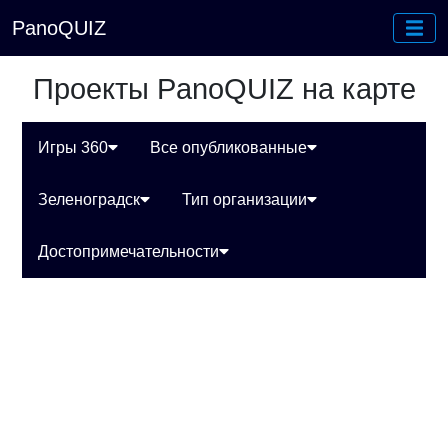
PanoQUIZ
Проекты PanoQUIZ на карте
Игры 360
Все опубликованные
Зеленоградск
Тип организации
Достопримечательности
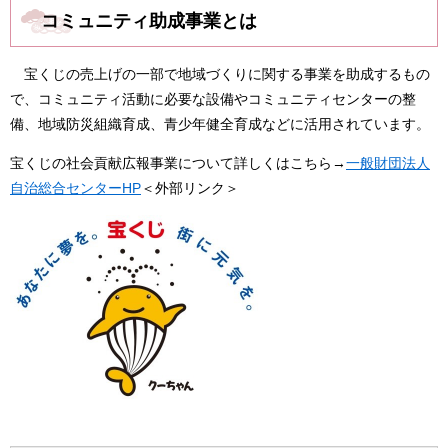
コミュニティ助成事業とは
宝くじの売上げの一部で地域づくりに関する事業を助成するもの
で、コミュニティ活動に必要な設備やコミュニティセンターの整
備、地域防災組織育成、青少年健全育成などに活用されています。
宝くじの社会貢献広報事業について詳しくはこちら→
一般財団法人
自治総合センターHP
＜外部リンク＞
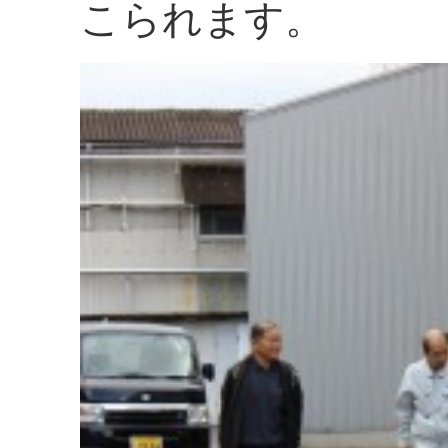
こられます。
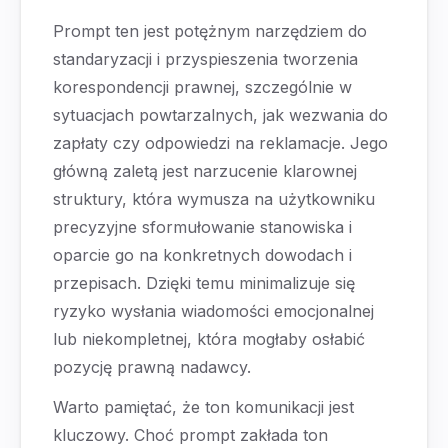
Prompt ten jest potężnym narzędziem do
standaryzacji i przyspieszenia tworzenia
korespondencji prawnej, szczególnie w
sytuacjach powtarzalnych, jak wezwania do
zapłaty czy odpowiedzi na reklamacje. Jego
główną zaletą jest narzucenie klarownej
struktury, która wymusza na użytkowniku
precyzyjne sformułowanie stanowiska i
oparcie go na konkretnych dowodach i
przepisach. Dzięki temu minimalizuje się
ryzyko wysłania wiadomości emocjonalnej
lub niekompletnej, która mogłaby osłabić
pozycję prawną nadawcy.
Warto pamiętać, że ton komunikacji jest
kluczowy. Choć prompt zakłada ton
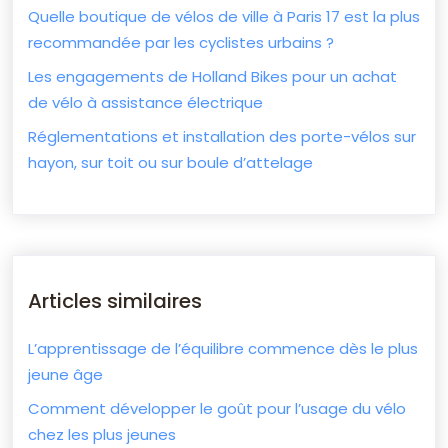
Quelle boutique de vélos de ville à Paris 17 est la plus
recommandée par les cyclistes urbains ?
Les engagements de Holland Bikes pour un achat
de vélo à assistance électrique
Réglementations et installation des porte-vélos sur
hayon, sur toit ou sur boule d’attelage
Articles similaires
L’apprentissage de l’équilibre commence dès le plus
jeune âge
Comment développer le goût pour l’usage du vélo
chez les plus jeunes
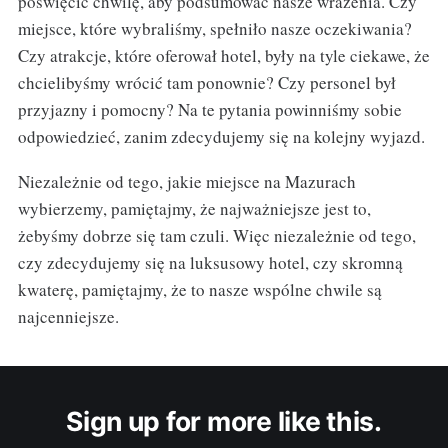
poświęcić chwilę, aby podsumować nasze wrażenia. Czy
miejsce, które wybraliśmy, spełniło nasze oczekiwania?
Czy atrakcje, które oferował hotel, były na tyle ciekawe, że
chcielibyśmy wrócić tam ponownie? Czy personel był
przyjazny i pomocny? Na te pytania powinniśmy sobie
odpowiedzieć, zanim zdecydujemy się na kolejny wyjazd.
Niezależnie od tego, jakie miejsce na Mazurach
wybierzemy, pamiętajmy, że najważniejsze jest to,
żebyśmy dobrze się tam czuli. Więc niezależnie od tego,
czy zdecydujemy się na luksusowy hotel, czy skromną
kwaterę, pamiętajmy, że to nasze wspólne chwile są
najcenniejsze.
Sign up for more like this.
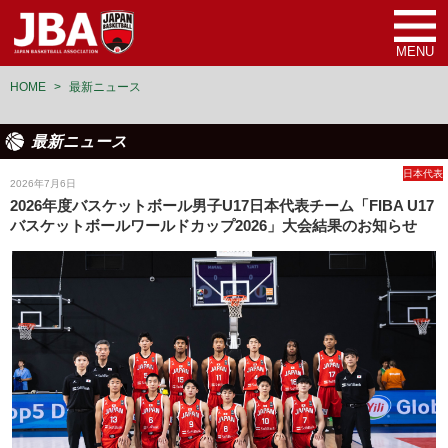
MENU
HOME
>
最新ニュース
最新ニュース
日本代表
2026年7月6日
2026年度バスケットボール男子U17日本代表チーム「FIBA U17
バスケットボールワールドカップ2026」大会結果のお知らせ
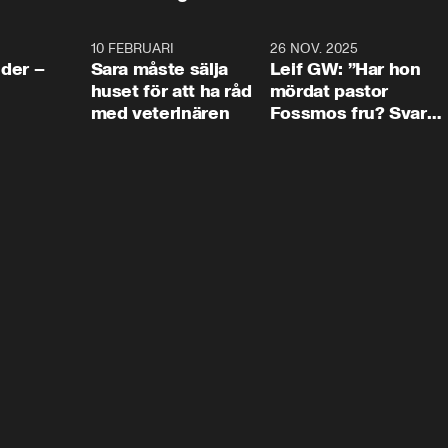
4:24
10 FEBRUARI
4:13
26 NOV. 2025
8:1
der –
Sara måste sälja
Leif GW: ”Har hon
huset för att ha råd
mördat pastor
med veterinären
Fossmos fru? Svar
nej.”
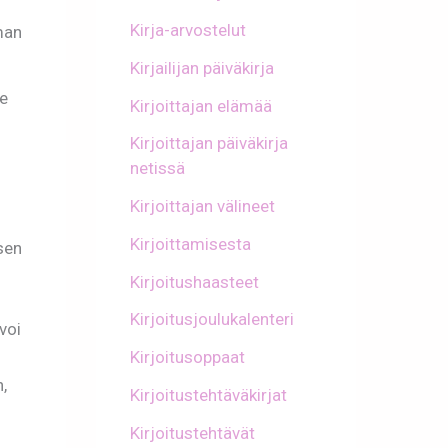
Kirja-arvostelut
man
Kirjailijan päiväkirja
le
Kirjoittajan elämää
Kirjoittajan päiväkirja
netissä
Kirjoittajan välineet
Kirjoittamisesta
ksen
Kirjoitushaasteet
Kirjoitusjoulukalenteri
voi
Kirjoitusoppaat
,
Kirjoitustehtäväkirjat
Kirjoitustehtävät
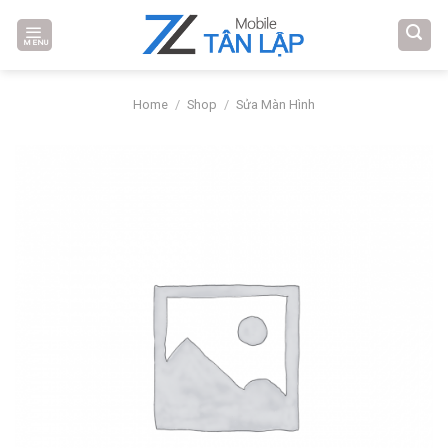
Skip
to
MENU
content
Home
/
Shop
/
Sửa Màn Hình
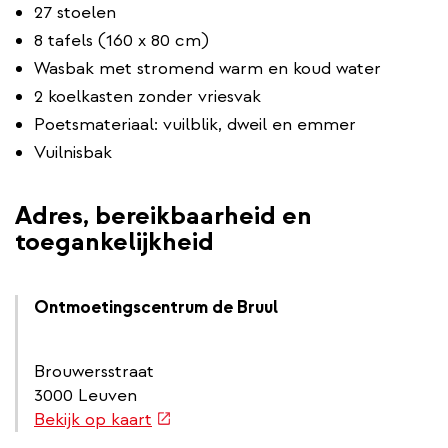
27 stoelen
8 tafels (160 x 80 cm)
Wasbak met stromend warm en koud water
2 koelkasten zonder vriesvak
Poetsmateriaal: vuilblik, dweil en emmer
Vuilnisbak
Adres, bereikbaarheid en
toegankelijkheid
Ontmoetingscentrum de Bruul
Brouwersstraat
3000 Leuven
(externe
Bekijk op kaart
link)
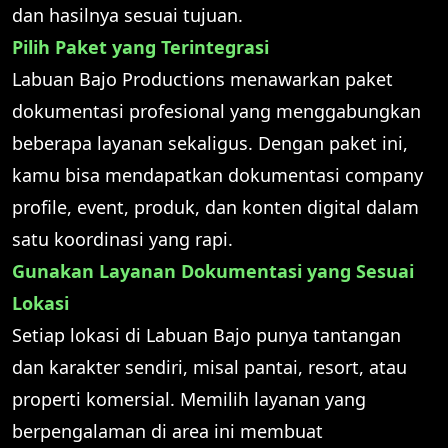
dan hasilnya sesuai tujuan.
Pilih Paket yang Terintegrasi
Labuan Bajo Productions menawarkan paket
dokumentasi profesional yang menggabungkan
beberapa layanan sekaligus. Dengan paket ini,
kamu bisa mendapatkan dokumentasi company
profile, event, produk, dan konten digital dalam
satu koordinasi yang rapi.
Gunakan Layanan Dokumentasi yang Sesuai
Lokasi
Setiap lokasi di Labuan Bajo punya tantangan
dan karakter sendiri, misal pantai, resort, atau
properti komersial. Memilih layanan yang
berpengalaman di area ini membuat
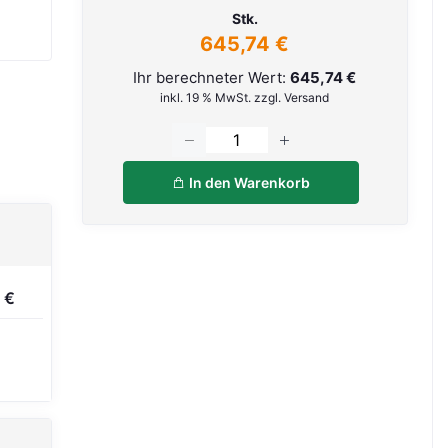
Stk.
645,74 €
Ihr berechneter Wert:
645,74 €
inkl. 19 % MwSt. zzgl. Versand
In den Warenkorb
 €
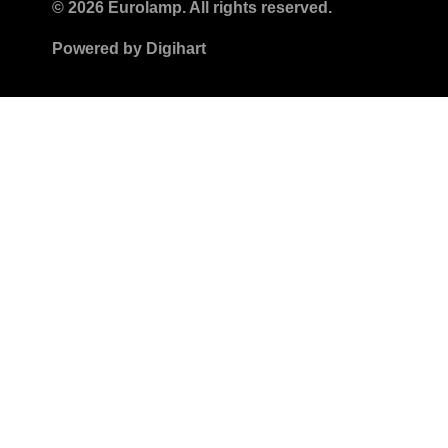
© 2026 Eurolamp. All rights reserved.
Powered by
Digihart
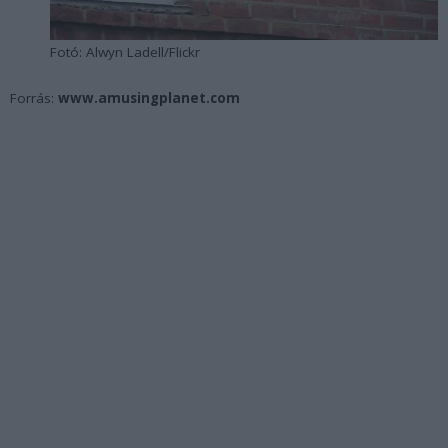
Fotó: Alwyn Ladell/Flickr
Forrás:
www.amusingplanet.com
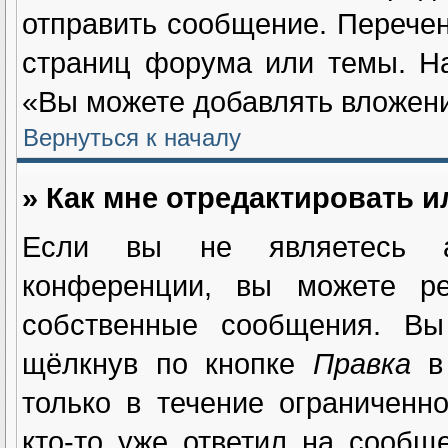
отправить сообщение. Перечен
страниц форума или темы. Н
«Вы можете добавлять вложения
Вернуться к началу
» Как мне отредактировать 
Если вы не являетесь а
конференции, вы можете ре
собственные сообщения. Вы
щёлкнув по кнопке
Правка
в 
только в течение ограниченн
кто-то уже ответил на сообщ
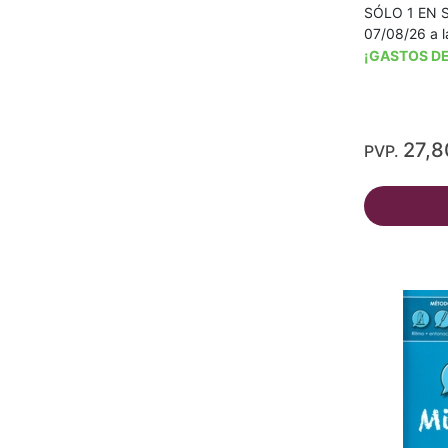
SÓLO 1 EN S
07/08/26 a l
¡GASTOS DE
27,8
PVP.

§ Required work:
Where a line in the entries holds the word "Labuan", copy that line.

§ Task response:
Labuan Bajo Productions menawarkan paket
Setiap lokasi di Labuan Bajo punya tantangan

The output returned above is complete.